Gary Taubes

The history of a very bad idea: energy balance, fat-shaming and the failed science of obesity

It’s constitutional. No matter how little you eat you put on flesh if you’re made that way.

The character John Tarleton, in George Bernard Shaw’s play

Misalliance, 1910

Until the mid-20th Century, the medical thinking on obesity allowed for two equally commonsensical explanations. One was what today is called the energy balance or energy homeostasis perspective: we get fat because we consume an excess of calories. The other was a hormonal/regulatory explanation, favoured by German and Austrian researchers: obesity is a disorder of fuel partitioning or, simply, a fat storage disorder. In this paradigm, the causality is reversed: energy imbalance – overeating or under-exercising – is simply what happens when we have a physiological drive to accumulate excess fat.

This fat storage hypothesis effectively vanished with the Second World War, despite significant evidence then and still – including all major animal models – supporting it. Since the 1940s, research on obesity and its related chronic diseases has been predicated almost entirely on the energy balance notion. In short, researchers have been trying to explain why people with obesity might eat too much, not why they might accumulate too much fat, a different question. Meanwhile treatments based on the energy balance logic – eating less and exercising more – have typically failed and the prevalence of obesity has soared worldwide.

This lecture will discuss the history of these competing ways of thinking about obesity, paradigms and the implications today for treatment and prevention of the disorder.

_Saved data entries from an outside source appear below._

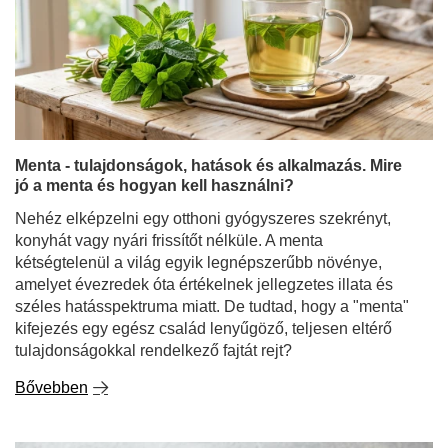
Menta - tulajdonságok, hatások és alkalmazás. Mire
jó a menta és hogyan kell használni?
Nehéz elképzelni egy otthoni gyógyszeres szekrényt,
konyhát vagy nyári frissítőt nélküle. A menta
kétségtelenül a világ egyik legnépszerűbb növénye,
amelyet évezredek óta értékelnek jellegzetes illata és
széles hatásspektruma miatt. De tudtad, hogy a "menta"
kifejezés egy egész család lenyűgöző, teljesen eltérő
tulajdonságokkal rendelkező fajtát rejt?
Bővebben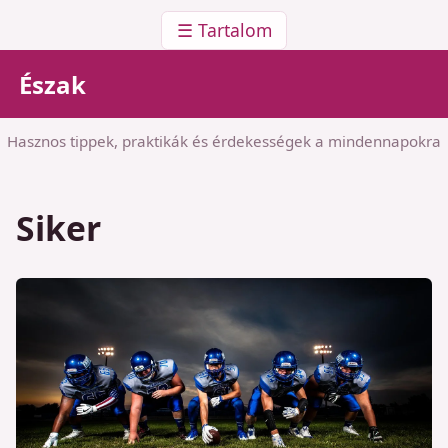
☰ Tartalom
Észak
Hasznos tippek, praktikák és érdekességek a mindennapokra
Siker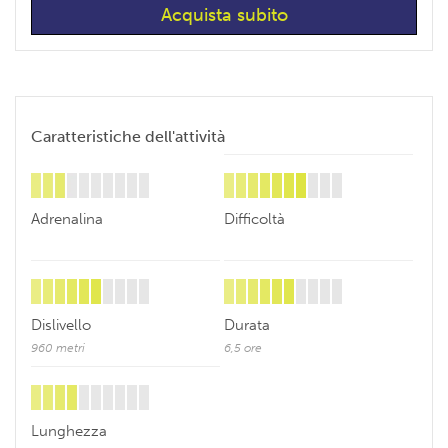
Caratteristiche dell'attività
Adrenalina
Difficoltà
Dislivello
Durata
960 metri
6,5 ore
Lunghezza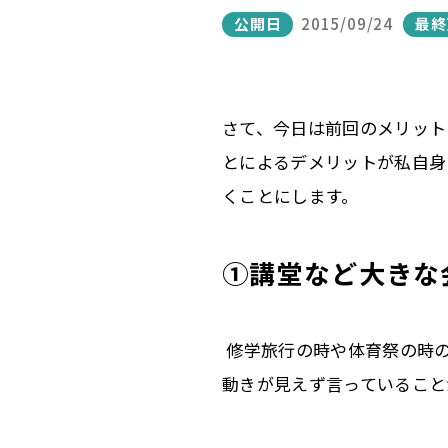
公開日
2015/09/24
最終
さて、今日は前回のメリット
とによるデメリットが
私自身
くことにします。
①講堂など大きな
修学旅行の時や体育祭の時
動きが見えず言って
いること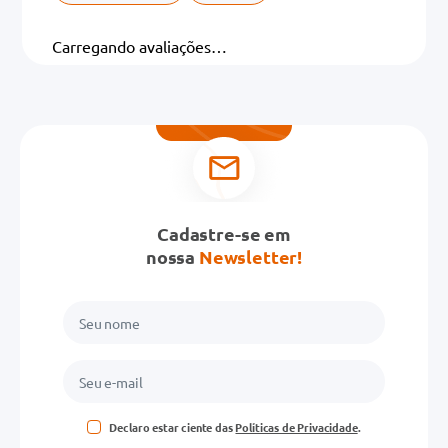
Carregando avaliações…
Cadastre-se em
nossa
Newsletter!
Declaro estar ciente das
Políticas de Privacidade
.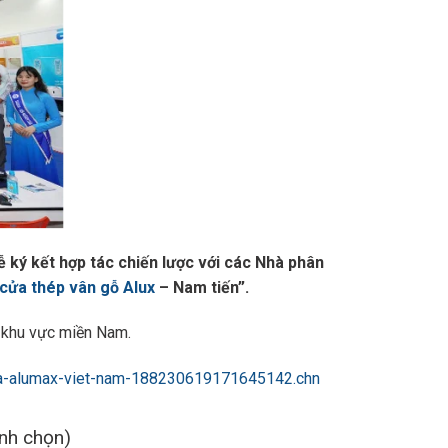
ký kết hợp tác chiến lược với các Nhà phân
cửa thép vân gỗ Alux
– Nam tiến”.
c khu vực miền Nam.
-cua-alumax-viet-nam-188230619171645142.chn
ình chọn)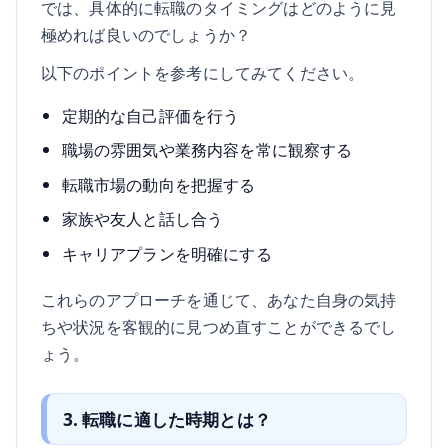
では、具体的に転職のタイミングはどのように見
極めれば良いのでしょうか？
以下のポイントを参考にしてみてください。
定期的な自己評価を行う
職場の雰囲気や業務内容を常に観察する
転職市場の動向を把握する
家族や友人と話し合う
キャリアプランを明確にする
これらのアプローチを通じて、あなた自身の気持
ちや状況を客観的に見つめ直すことができるでし
ょう。
3. 転職に適した時期とは？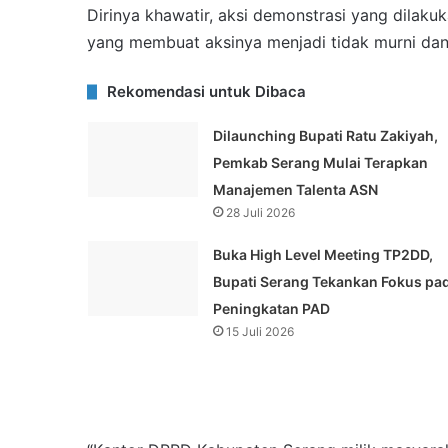
Dirinya khawatir, aksi demonstrasi yang dilak
yang membuat aksinya menjadi tidak murni dan m
Rekomendasi untuk Dibaca
Dilaunching Bupati Ratu Zakiyah,
Pemkab Serang Mulai Terapkan
Manajemen Talenta ASN
28 Juli 2026
Buka High Level Meeting TP2DD,
Bupati Serang Tekankan Fokus pa
Peningkatan PAD
15 Juli 2026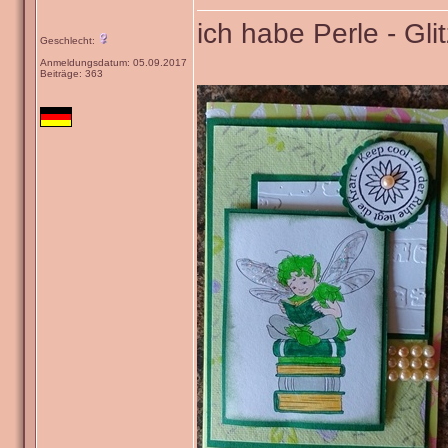
ich habe Perle - Gl
Geschlecht:
Anmeldungsdatum: 05.09.2017
Beiträge: 363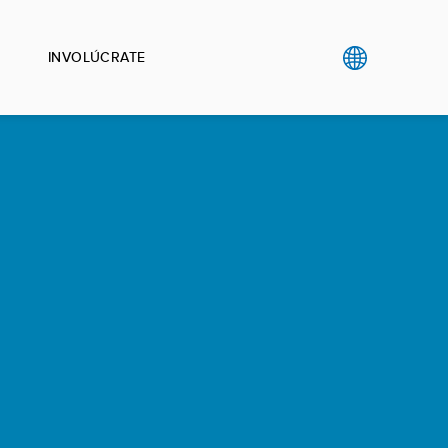
INVOLÚCRATE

It suggests that a simple change of perspective from obesity as an energy balance disorder to an endocrine/constitutional or fuel-partitioning disorder has vast implications for therapy, prevention and treatment and the interpretation of obesity-related research.

Programme Symposium 2022 – 16:00 – 17:30 PM


Gary Taubes

Gary Taubes is an investigative science and health journalist, the author of The Case for Keto, The Case Against Sugar, Why We Get Fat and Good Calories, Bad Calories (published as The Diet Delusion in the UK). Taubes is a former staff writer for Discover and correspondent for the journal Science.His writing has also appeared in The New York Times Magazine, The Atlantic, and Esquire, and has been included in numerous Best of anthologies, including The Best of the Best American Science Writing (2010). He has received three Science in Society Journalism Awards from the U.S. National Association of Science Writers. He is the recipient of a Robert Wood Johnson Foundation Investigator Award in Health Policy Research, as well as cofounder and President of the non-profit Nutrition Science Initiative (NuSI).